International brokerage and fintech firm BGC Partners (NASDAQ:BGCP) earlier today released its financial results for the first quarter of 2020, providing an update on a potential corporate conversion.

As FinanceFeeds reported, in February of this year, Howard W. Lutnick, president and CEO of BGC, indicated that BGC Partners may convert the partnership into a corporation.

Today, the company said it continues to explore a possible conversion of its Umbrella Partnership/C-Corporation Structure (UP-C) to a simpler corporate structure. If the company decides to execute such a conversion, it will be subject to the approval of the board of directors and the relevant committees and will be completed no earlier than the end of 2020.

Any such transaction would be subject to tax, accounting, regulatory and other considerations and approvals.

Turning to the first quarter 2020 results, BGC’s GAAP results were negatively impacted by various non-cash and non-operating items, resulting in a net loss of $5 million. In the first quarter of 2019, BGC’s GAAP results benefited from non-operating gains of $42 million primarily related to a disposal and fair value adjustments to investments. Excluding these non-operating items from both quarters, GAAP pretax earnings delta would have improved by approximately $47.0 million in the first quarter of 2020.

First quarter 2020 GAAP pretax income also reflects restructuring charges of $22.7 million that were not recorded a year earlier, as well as a $30.1 million increase in year-over-year share-based compensation and allocations of net income to limited partnership units and FPU. These last two items totaled $52.7 million.

Additionally, the year-over-year change in Adjusted EBITDA would have improved by approximately $69.7 million in the first quarter of 2020 without the GAAP non-operating gain of $42.0 million and the GAAP non-operating loss of $5.0 million in the first quarter. of 2019 and 2020, respectively, as well as GAAP restructuring charges of $22.7 million in the first quarter of 2020.
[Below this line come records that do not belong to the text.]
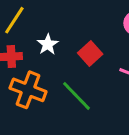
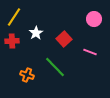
orange cross: (28, 90) -> (27, 75), moved, size x0.6

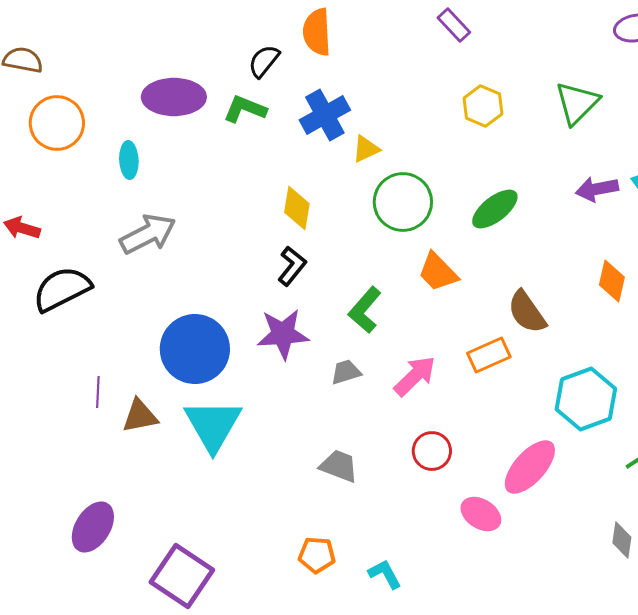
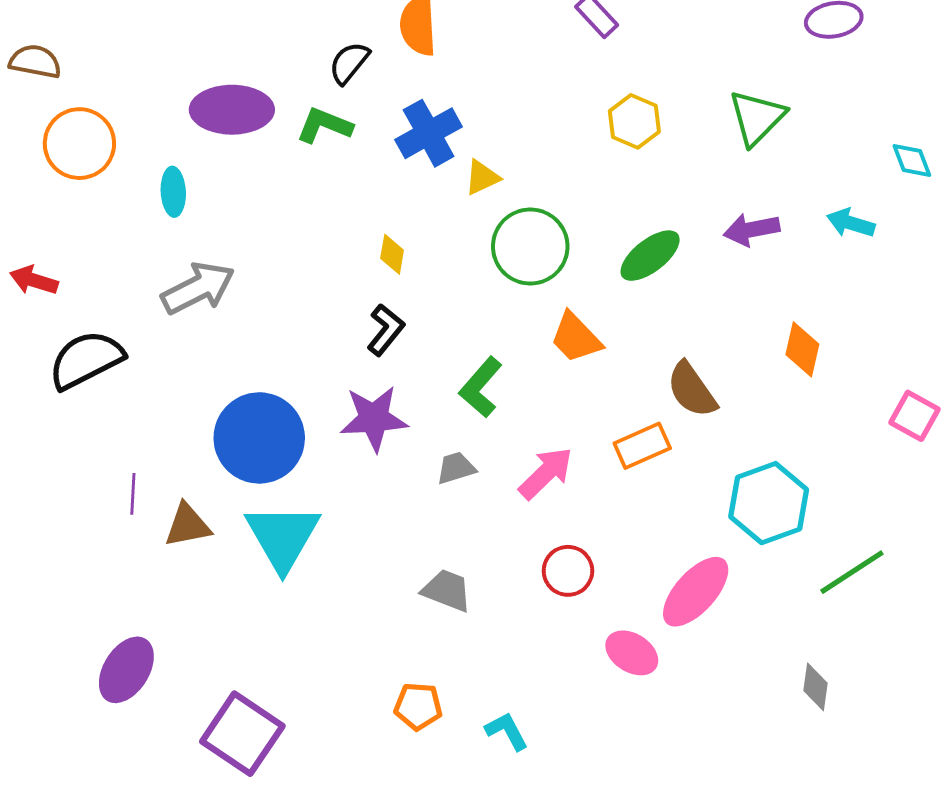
purple arrow: (597, 189) -> (752, 230), moved
yellow diamond: (297, 208) -> (392, 254), size x0.7

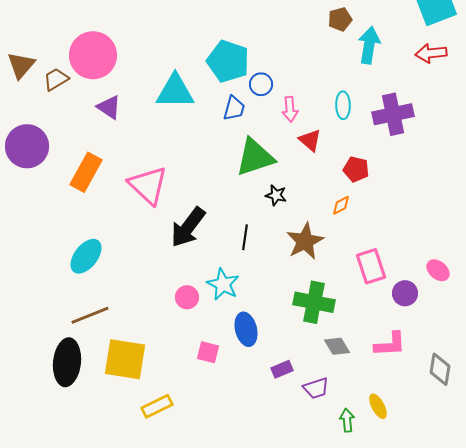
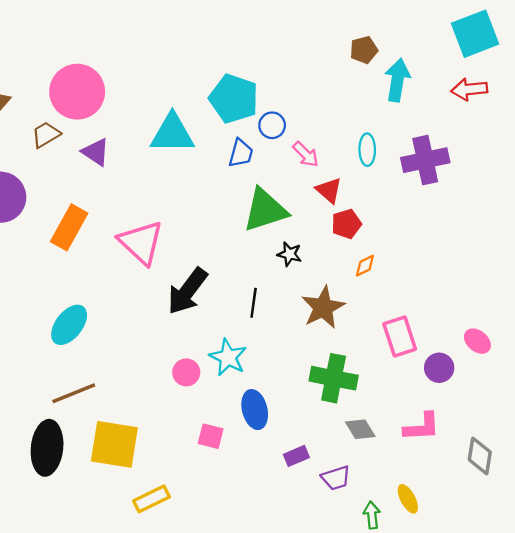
brown trapezoid: (56, 79) -> (46, 135), moved
pink arrow: (290, 109) -> (306, 154), turned -40
red pentagon: (356, 169) -> (346, 224), moved, turned -30

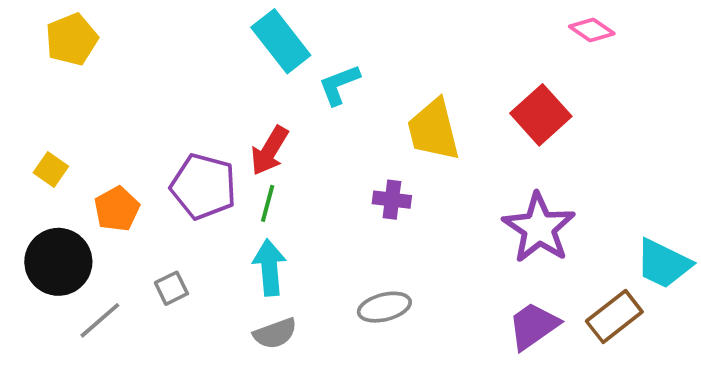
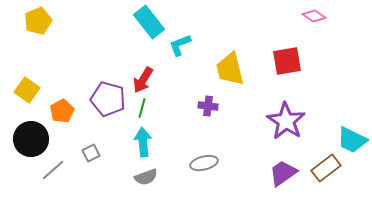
red square: (541, 115) -> (287, 61), turned 32
yellow square: (51, 169) -> (27, 90), size x1.4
Overall industry volumes have historically been seasonally highest in the first calendar quarter of the year, sequentially slower in each of the following two quarters, and slowest in the fourth calendar quarter. BGC’s energy and commodities, credit and equity businesses experienced strong double-digit growth. Although the company’s overall foreign exchange revenue declined, Fenics’ all-electronic foreign exchange volumes and revenue increased year-over-year by double-digit percentages as the market continues to embrace the electronic execution in this asset class and BGC’s all-electronic FX offerings won again. market share.

Additionally, the company’s total revenue in the first quarter of 2020 would have been more than $10 million higher had it not been for the relative strengthening of the U.S. dollar.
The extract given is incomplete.